The training was for stakeholders comprising officers from the Northern Regional Office of the Ghana Education Service, guidance and counselling coordinators, special education coordinators, school health education project coordinators, circuit supervisors and parent-teacher association chairpersons from the Tamale Metropolis and Sagnarigu Municipality.

It was to enhance their skills and competencies to be able to support the implementation of the project.

Mr Yaro said the project sought to support parents and teachers to understand how to better work with children to enhance their psycho-social well-being as part of child upbringing and development to enhance their educational achievement.

Behavioural challenges that children experience tend to prevent or hamper their active learning or participation in curricular activities hence this project, which is adapted from a similar intervention in the USA, and currently in Uganda to improve well-being of children.

He said “It is mainly for the perspective that we are not working only to treat people with mental illness but also to promote healthy lifestyles and to prevent the occurrence of mental illness in the first place.”

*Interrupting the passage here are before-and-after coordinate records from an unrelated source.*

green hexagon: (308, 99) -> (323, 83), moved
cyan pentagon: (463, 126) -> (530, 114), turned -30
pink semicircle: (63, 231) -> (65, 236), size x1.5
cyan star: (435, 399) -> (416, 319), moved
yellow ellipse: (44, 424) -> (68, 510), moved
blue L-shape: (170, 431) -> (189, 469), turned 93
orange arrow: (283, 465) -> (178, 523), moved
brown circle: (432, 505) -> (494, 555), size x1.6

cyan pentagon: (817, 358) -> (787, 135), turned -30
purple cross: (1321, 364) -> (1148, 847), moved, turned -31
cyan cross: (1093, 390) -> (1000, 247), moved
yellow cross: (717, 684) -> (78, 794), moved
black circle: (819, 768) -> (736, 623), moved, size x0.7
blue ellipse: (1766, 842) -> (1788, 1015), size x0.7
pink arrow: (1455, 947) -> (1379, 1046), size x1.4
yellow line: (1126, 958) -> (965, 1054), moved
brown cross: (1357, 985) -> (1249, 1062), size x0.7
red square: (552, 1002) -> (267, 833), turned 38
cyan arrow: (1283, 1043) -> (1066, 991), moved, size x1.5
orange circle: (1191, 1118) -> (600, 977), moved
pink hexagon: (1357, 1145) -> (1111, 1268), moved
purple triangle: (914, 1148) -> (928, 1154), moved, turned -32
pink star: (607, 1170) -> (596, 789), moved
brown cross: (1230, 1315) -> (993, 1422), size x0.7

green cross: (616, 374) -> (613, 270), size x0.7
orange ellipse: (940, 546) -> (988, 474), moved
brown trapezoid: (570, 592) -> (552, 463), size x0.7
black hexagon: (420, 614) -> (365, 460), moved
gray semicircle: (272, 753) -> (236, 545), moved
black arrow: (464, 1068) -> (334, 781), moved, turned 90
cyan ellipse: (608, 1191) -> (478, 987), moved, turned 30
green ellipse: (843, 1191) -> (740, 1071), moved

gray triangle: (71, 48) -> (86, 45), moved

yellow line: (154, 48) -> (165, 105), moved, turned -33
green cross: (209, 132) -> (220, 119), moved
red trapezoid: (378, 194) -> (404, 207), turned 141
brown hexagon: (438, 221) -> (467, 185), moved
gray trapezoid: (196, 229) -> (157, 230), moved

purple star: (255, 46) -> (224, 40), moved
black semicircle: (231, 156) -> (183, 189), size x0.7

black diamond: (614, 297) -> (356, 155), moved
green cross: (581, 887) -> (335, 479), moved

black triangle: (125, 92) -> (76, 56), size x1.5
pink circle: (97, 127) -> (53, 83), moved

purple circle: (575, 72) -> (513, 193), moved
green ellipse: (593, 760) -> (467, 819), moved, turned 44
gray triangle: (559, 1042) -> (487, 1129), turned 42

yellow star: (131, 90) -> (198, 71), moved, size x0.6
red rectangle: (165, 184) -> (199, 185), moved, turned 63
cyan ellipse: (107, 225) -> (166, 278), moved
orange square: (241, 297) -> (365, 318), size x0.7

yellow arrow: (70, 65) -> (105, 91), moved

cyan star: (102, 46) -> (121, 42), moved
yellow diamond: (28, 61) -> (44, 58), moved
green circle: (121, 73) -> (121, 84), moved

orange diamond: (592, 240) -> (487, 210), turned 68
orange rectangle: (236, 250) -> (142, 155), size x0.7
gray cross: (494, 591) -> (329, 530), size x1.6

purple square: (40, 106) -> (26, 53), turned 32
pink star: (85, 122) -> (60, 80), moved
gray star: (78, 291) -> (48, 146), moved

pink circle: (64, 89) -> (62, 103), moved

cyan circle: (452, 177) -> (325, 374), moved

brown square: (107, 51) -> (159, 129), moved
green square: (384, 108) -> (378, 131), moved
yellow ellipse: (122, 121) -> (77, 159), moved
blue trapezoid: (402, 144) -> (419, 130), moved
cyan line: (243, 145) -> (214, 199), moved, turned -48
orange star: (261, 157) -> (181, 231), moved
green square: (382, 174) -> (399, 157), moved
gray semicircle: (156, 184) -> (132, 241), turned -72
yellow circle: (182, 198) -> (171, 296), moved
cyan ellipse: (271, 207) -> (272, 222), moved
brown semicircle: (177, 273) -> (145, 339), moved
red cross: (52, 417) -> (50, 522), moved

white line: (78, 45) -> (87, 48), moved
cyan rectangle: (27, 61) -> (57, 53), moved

Dr Emmanuel Asanpong, Senior Lecturer, School of Public Health, University of Ghana, who was one of the facilitators during the training, said the project had been tried and tested in other setting adding “It is being situated in our setting to enable children to overcome the challenges that they encounter as they grow.”

Dr Ozge Sensoy Bahar, Research Assistant Professor at Washington University in St Louis, said it was a privilege to partner with implementers on the project, adding the project would “Strengthen families to create a safe environment where families can live friendly with each other”.